登記とは?宅建試験の重要ポイントを徹底解説

登記の定義

登記(とうき)とは、不動産(土地や建物)が「どこにあって、どのような状態で、誰が所有しているか」といった権利関係を、法務局が管理する公の帳簿である登記簿(とうきぼ)に記録し、社会に広く公示(こうじ)するための制度です。 [15, 24] 不動産登記法第1条では、この制度が国民の権利を保全し、取引の安全と円滑を図ることを目的とすると定められています。

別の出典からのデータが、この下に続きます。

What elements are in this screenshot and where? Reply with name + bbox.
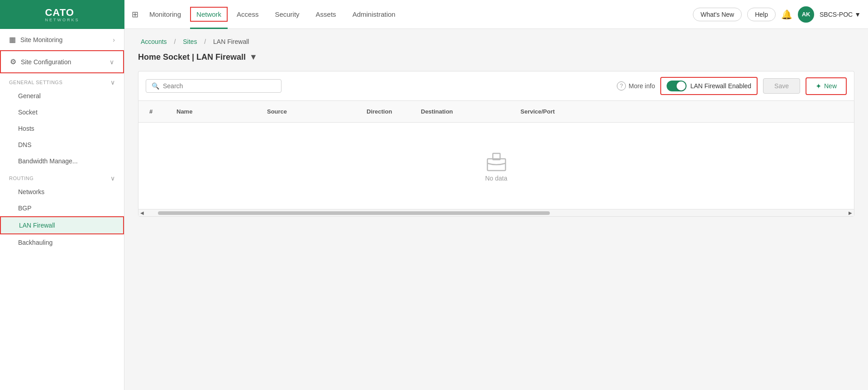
page-header: Home Socket | LAN Firewall ▼ xyxy=(138,52,854,62)
sidebar-item-socket[interactable]: Socket xyxy=(0,104,124,120)
avatar[interactable]: AK xyxy=(798,6,814,23)
site-monitoring-icon: ▦ xyxy=(9,35,16,44)
breadcrumb-sep2: / xyxy=(204,38,208,45)
routing-section: ROUTING ∨ xyxy=(0,169,124,184)
content-area: Accounts / Sites / LAN Firewall Home Soc… xyxy=(124,29,868,390)
nav-item-assets[interactable]: Assets xyxy=(309,0,343,29)
table-container: # Name Source Direction Destination Serv… xyxy=(138,100,854,217)
breadcrumb-sep1: / xyxy=(174,38,177,45)
grid-menu-icon[interactable]: ⊞ xyxy=(132,10,138,19)
sidebar-item-hosts[interactable]: Hosts xyxy=(0,120,124,137)
account-name[interactable]: SBCS-POC ▼ xyxy=(820,11,861,18)
nav-item-network[interactable]: Network xyxy=(190,7,228,22)
col-header-destination: Destination xyxy=(417,106,517,117)
scroll-left-icon[interactable]: ◀ xyxy=(140,210,144,215)
nav-right: What's New Help 🔔 AK SBCS-POC ▼ xyxy=(693,6,861,23)
scroll-right-icon[interactable]: ▶ xyxy=(849,210,852,215)
col-header-source: Source xyxy=(263,106,363,117)
logo-name: CATO xyxy=(45,7,79,19)
no-data-icon xyxy=(485,150,508,175)
routing-collapse-icon[interactable]: ∨ xyxy=(110,175,115,182)
horizontal-scrollbar[interactable]: ◀ ▶ xyxy=(138,209,854,216)
general-settings-section: GENERAL SETTINGS ∨ xyxy=(0,73,124,88)
more-info-icon: ? xyxy=(617,81,626,90)
sidebar-item-site-monitoring[interactable]: ▦ Site Monitoring › xyxy=(0,29,124,50)
toggle-track[interactable] xyxy=(667,81,687,91)
save-button[interactable]: Save xyxy=(763,78,800,94)
page-title: Home Socket | LAN Firewall xyxy=(138,52,246,62)
nav-item-administration[interactable]: Administration xyxy=(345,0,403,29)
help-button[interactable]: Help xyxy=(747,8,776,21)
plus-icon: ✦ xyxy=(816,82,821,90)
sidebar-item-dns[interactable]: DNS xyxy=(0,137,124,153)
toggle-label: LAN Firewall Enabled xyxy=(690,82,751,90)
col-header-num: # xyxy=(146,106,173,117)
sidebar-item-bgp[interactable]: BGP xyxy=(0,200,124,216)
breadcrumb-sites[interactable]: Sites xyxy=(183,38,197,45)
notifications-bell-icon[interactable]: 🔔 xyxy=(781,9,792,20)
nav-items: Monitoring Network Access Security Asset… xyxy=(142,0,693,29)
table-header: # Name Source Direction Destination Serv… xyxy=(138,101,854,123)
toggle-knob xyxy=(677,81,686,90)
nav-item-monitoring[interactable]: Monitoring xyxy=(142,0,188,29)
sidebar-item-networks[interactable]: Networks xyxy=(0,184,124,200)
whats-new-button[interactable]: What's New xyxy=(693,8,742,21)
nav-item-network-wrapper: Network xyxy=(190,0,228,29)
nav-item-access[interactable]: Access xyxy=(229,0,266,29)
breadcrumb-current: LAN Firewall xyxy=(213,38,249,45)
search-box: 🔍 xyxy=(146,79,281,93)
no-data-label: No data xyxy=(485,175,507,182)
gear-icon: ⚙ xyxy=(10,57,16,66)
col-header-service-port: Service/Port xyxy=(517,106,607,117)
col-header-direction: Direction xyxy=(363,106,417,117)
account-dropdown-icon: ▼ xyxy=(854,11,861,18)
search-input[interactable] xyxy=(163,82,276,90)
more-info-button[interactable]: ? More info xyxy=(617,81,655,90)
page-title-dropdown-icon[interactable]: ▼ xyxy=(249,52,258,62)
scroll-thumb[interactable] xyxy=(158,211,549,215)
col-header-name: Name xyxy=(173,106,263,117)
lan-firewall-toggle-container: LAN Firewall Enabled xyxy=(660,77,758,95)
logo-sub: NETWORKS xyxy=(45,18,79,22)
toolbar: 🔍 ? More info LAN Firewall Enabled Save … xyxy=(138,71,854,100)
sidebar-item-bandwidth[interactable]: Bandwidth Manage... xyxy=(0,153,124,169)
no-data-area: No data xyxy=(138,123,854,209)
sidebar-item-site-configuration[interactable]: ⚙ Site Configuration ∨ xyxy=(0,50,124,73)
breadcrumb: Accounts / Sites / LAN Firewall xyxy=(138,38,854,45)
top-navigation: CATO NETWORKS ⊞ Monitoring Network Acces… xyxy=(0,0,868,29)
search-icon: 🔍 xyxy=(152,82,159,90)
sidebar-item-lan-firewall[interactable]: LAN Firewall xyxy=(0,216,124,234)
sidebar-item-general[interactable]: General xyxy=(0,88,124,104)
new-button[interactable]: ✦ New xyxy=(806,77,847,95)
main-layout: ▦ Site Monitoring › ⚙ Site Configuration… xyxy=(0,29,868,390)
breadcrumb-accounts[interactable]: Accounts xyxy=(141,38,167,45)
general-settings-collapse-icon[interactable]: ∨ xyxy=(110,79,115,86)
col-header-extra xyxy=(607,106,847,117)
chevron-down-icon: ∨ xyxy=(110,58,114,66)
lan-firewall-toggle[interactable] xyxy=(667,81,687,91)
sidebar: ▦ Site Monitoring › ⚙ Site Configuration… xyxy=(0,29,124,390)
sidebar-item-backhauling[interactable]: Backhauling xyxy=(0,234,124,251)
logo-area: CATO NETWORKS xyxy=(0,0,124,29)
nav-item-security[interactable]: Security xyxy=(267,0,306,29)
chevron-right-icon: › xyxy=(113,36,115,43)
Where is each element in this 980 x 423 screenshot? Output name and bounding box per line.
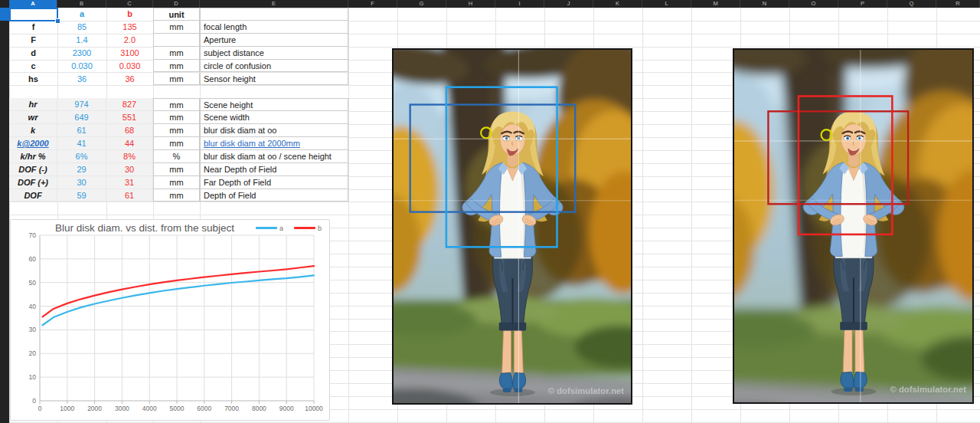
cell-B15[interactable]: 59 — [57, 189, 106, 202]
cell-B14[interactable]: 30 — [57, 176, 106, 189]
column-header-O[interactable]: O — [789, 0, 838, 8]
cell-D15[interactable]: mm — [153, 189, 200, 202]
cell-C10[interactable]: 68 — [106, 124, 153, 137]
cell-C5[interactable]: 0.030 — [106, 60, 153, 73]
cell-D10[interactable]: mm — [153, 124, 200, 137]
cell-A3[interactable]: F — [9, 34, 57, 47]
cell-D5[interactable]: mm — [153, 60, 200, 73]
column-header-G[interactable]: G — [397, 0, 446, 8]
row-headers[interactable] — [0, 8, 9, 423]
cell-B10[interactable]: 61 — [57, 124, 106, 137]
cell-D12[interactable]: % — [153, 150, 200, 163]
cell-D4[interactable]: mm — [153, 47, 200, 60]
cell-A12[interactable]: k/hr % — [9, 150, 57, 163]
cell-E5[interactable]: circle of confusion — [200, 60, 348, 73]
column-header-J[interactable]: J — [544, 0, 593, 8]
cell-A14[interactable]: DOF (+) — [9, 176, 57, 189]
cell-E8[interactable]: Scene height — [200, 98, 348, 111]
cell-E3[interactable]: Aperture — [200, 34, 348, 47]
column-header-B[interactable]: B — [57, 0, 106, 8]
cell-B7[interactable] — [57, 85, 106, 98]
column-header-A[interactable]: A — [9, 0, 57, 8]
dof-preview-image-b[interactable]: © dofsimulator.net — [733, 48, 974, 404]
cell-D9[interactable]: mm — [153, 111, 200, 124]
cell-B5[interactable]: 0.030 — [57, 60, 106, 73]
cell-C15[interactable]: 61 — [106, 189, 153, 202]
column-header-H[interactable]: H — [446, 0, 495, 8]
cell-C6[interactable]: 36 — [106, 73, 153, 86]
cell-C2[interactable]: 135 — [106, 21, 153, 34]
cell-A7[interactable] — [9, 85, 57, 98]
cell-A10[interactable]: k — [9, 124, 57, 137]
cell-B2[interactable]: 85 — [57, 21, 106, 34]
cell-A4[interactable]: d — [9, 47, 57, 60]
cell-B11[interactable]: 41 — [57, 137, 106, 150]
cell-E12[interactable]: blur disk diam at oo / scene height — [200, 150, 348, 163]
cell-E1[interactable] — [200, 8, 348, 21]
cell-E10[interactable]: blur disk diam at oo — [200, 124, 348, 137]
cell-D14[interactable]: mm — [153, 176, 200, 189]
cell-B4[interactable]: 2300 — [57, 47, 106, 60]
cell-D6[interactable]: mm — [153, 73, 200, 86]
column-header-C[interactable]: C — [106, 0, 153, 8]
column-header-L[interactable]: L — [642, 0, 691, 8]
row-header-selected[interactable] — [0, 8, 9, 21]
dof-preview-image-a[interactable]: © dofsimulator.net — [392, 48, 632, 405]
legend-item-b[interactable]: b — [294, 225, 322, 232]
column-header-K[interactable]: K — [593, 0, 642, 8]
cell-B13[interactable]: 29 — [57, 163, 106, 176]
column-header-D[interactable]: D — [153, 0, 200, 8]
cell-B6[interactable]: 36 — [57, 73, 106, 86]
cell-B8[interactable]: 974 — [57, 98, 106, 111]
cell-A11[interactable]: k@2000 — [9, 137, 57, 150]
cell-E13[interactable]: Near Depth of Field — [200, 163, 348, 176]
column-header-M[interactable]: M — [691, 0, 740, 8]
cell-A15[interactable]: DOF — [9, 189, 57, 202]
cell-C12[interactable]: 8% — [106, 150, 153, 163]
cell-B12[interactable]: 6% — [57, 150, 106, 163]
cell-E6[interactable]: Sensor height — [200, 73, 348, 86]
cell-A6[interactable]: hs — [9, 73, 57, 86]
cell-C3[interactable]: 2.0 — [106, 34, 153, 47]
column-header-E[interactable]: E — [200, 0, 348, 8]
column-header-Q[interactable]: Q — [887, 0, 936, 8]
cell-C7[interactable] — [106, 85, 153, 98]
cell-E4[interactable]: subject distance — [200, 47, 348, 60]
cell-C9[interactable]: 551 — [106, 111, 153, 124]
cell-E14[interactable]: Far Depth of Field — [200, 176, 348, 189]
selected-cell-outline[interactable] — [9, 8, 58, 21]
cell-A2[interactable]: f — [9, 21, 57, 34]
cell-B1[interactable]: a — [57, 8, 106, 21]
cell-E15[interactable]: Depth of Field — [200, 189, 348, 202]
cell-C11[interactable]: 44 — [106, 137, 153, 150]
cell-E2[interactable]: focal length — [200, 21, 348, 34]
cell-E7[interactable] — [200, 85, 348, 98]
cell-D1[interactable]: unit — [153, 8, 200, 21]
cell-D7[interactable] — [153, 85, 200, 98]
cell-B3[interactable]: 1.4 — [57, 34, 106, 47]
cell-D8[interactable]: mm — [153, 98, 200, 111]
cell-A5[interactable]: c — [9, 60, 57, 73]
cell-D11[interactable]: mm — [153, 137, 200, 150]
cell-D13[interactable]: mm — [153, 163, 200, 176]
column-header-R[interactable]: R — [936, 0, 980, 8]
cell-C13[interactable]: 30 — [106, 163, 153, 176]
column-header-N[interactable]: N — [740, 0, 789, 8]
cell-B9[interactable]: 649 — [57, 111, 106, 124]
cell-C1[interactable]: b — [106, 8, 153, 21]
column-header-P[interactable]: P — [838, 0, 887, 8]
legend-item-a[interactable]: a — [256, 225, 283, 232]
cell-C8[interactable]: 827 — [106, 98, 153, 111]
cell-C4[interactable]: 3100 — [106, 47, 153, 60]
cell-A8[interactable]: hr — [9, 98, 57, 111]
column-header-I[interactable]: I — [495, 0, 544, 8]
column-header-F[interactable]: F — [348, 0, 397, 8]
cell-D2[interactable]: mm — [153, 21, 200, 34]
cell-D3[interactable] — [153, 34, 200, 47]
blur-disk-chart[interactable]: 0102030405060700100020003000400050006000… — [10, 219, 330, 421]
cell-A13[interactable]: DOF (-) — [9, 163, 57, 176]
cell-E9[interactable]: Scene width — [200, 111, 348, 124]
fill-handle[interactable] — [55, 18, 60, 24]
cell-C14[interactable]: 31 — [106, 176, 153, 189]
cell-A9[interactable]: wr — [9, 111, 57, 124]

不動産に関する権利(例えば所有権)を得たり、変更したりした場合、その内容を登記しておかなければ、当事者以外の第三者に対して「この不動産は自分のものだ」と主張することができません(民法第177条)。 [16] これを「対抗(たいこう)することができない」といい、登記が持つ最も重要な効力の一つです。

登記のポイント

宅建試験で登記を攻略するために、以下のポイントをしっかり押さえましょう。

1. 対抗力:早い者勝ちの原則

不動産取引における最も重要な原則が「対抗力(たいこうりょく)」です。民法第177条は、不動産の権利変動は「登記をしなければ、第三者に対抗することができない」と定めています。 [16]

例えば、売主Aが同じ土地をBとCの両方に売却(二重譲渡)した場合を考えます。このとき、契約の順番が先だったとしても、Bが登記をしていなければ、後から契約して先に登記を備えたCに対して、Bは所有権を主張できません。 [16, 18] このように、登記を備えた方が権利を主張できるため、不動産取引では登記が極めて重要になります。

2. 申請主義と共同申請の原則

登記は、原則として当事者が自ら申請しなければ行われません(申請主義)。 [9] また、権利に関する登記(所有権移転登記など)は、登記によって利益を受ける「登記権利者(買主など)」と、不利益を受ける「登記義務者(売主など)」が共同で申請するのが原則です(共同申請の原則)。 [9]

ただし、判決による登記や相続登記など、例外的に単独で申請できる場合もあります。 [9, 13]

3. 権利に関する登記は義務ではない(例外あり)

土地の地目や面積など物理的な状況を示す「表示に関する登記」は、所有者に1ヶ月以内の申請義務があります。 [15] 一方で、所有権や抵当権など「権利に関する登記」は、申請しなくても罰則はありません。 [15]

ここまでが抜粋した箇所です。